Already Vienna is looking to become more cycle-friendly as well, as it is planned to increase the share of cycling in urban traffic from currently six to ten percent by 2015.
“Vienna is the city of music and culture. With ‘The Sound of Cycling’, this Viennese speciality is to become part of the Velo-city Conference. Along with the classic themes of music and theatre, for several years Vienna has been establishing its own bicycle cultures that are becoming more and more visible. Thus bicycles are not only used with growing frequency as a healthy and ecologically sound means of transport, but also transforming into an element of cultural life in the Austrian capital”, said Maria Vassilakou, Vice Mayor of the City of Vienna.
In the coming year, the main focuses of Velo-city in Vienna will be cycling cultures, cycling-friendly cities and the personal benefits of cycling for the individual.
“At every Velo-city Conference, we add a new, important dimension to the cycling policy agenda. In Vienna, the municipal administration and ECF will emphasise the element of culture.

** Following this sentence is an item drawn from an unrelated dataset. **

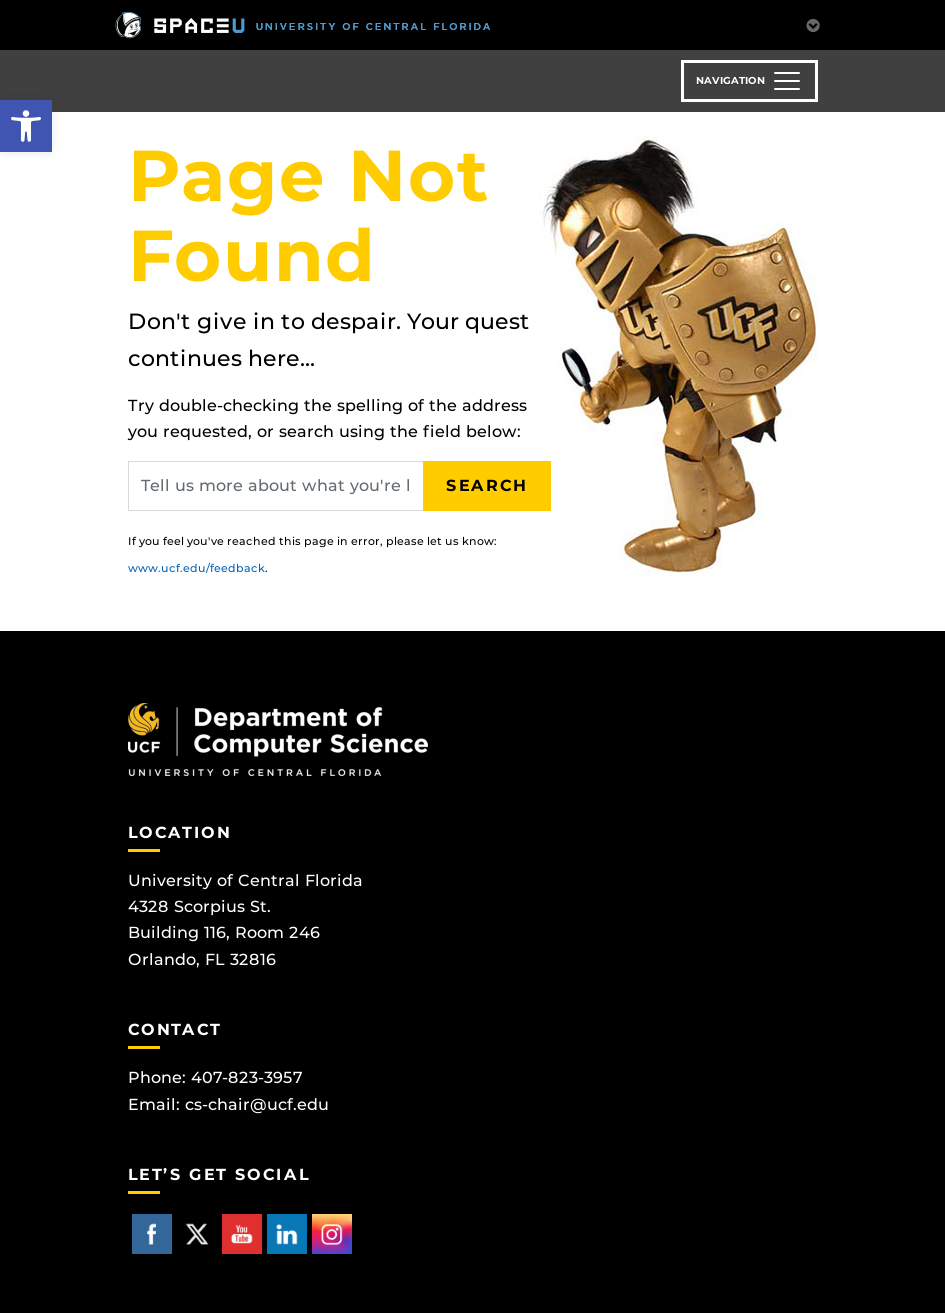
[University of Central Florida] (303, 24)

Culture is an important complement to the aspects of traffic, environment, health, energy, economy and children, which were key thematic areas of previous conferences”, said ECF President Manfred Neun.
In addition to numerous expert presentations, network meetings and discussions, one week of cycling tours, movie nights, a bicycle picnic, a bicycle fashion show, bicycle races and many other events will make Vienna THE bicycle hotspot for all conference participants as well as for the city’s population at large.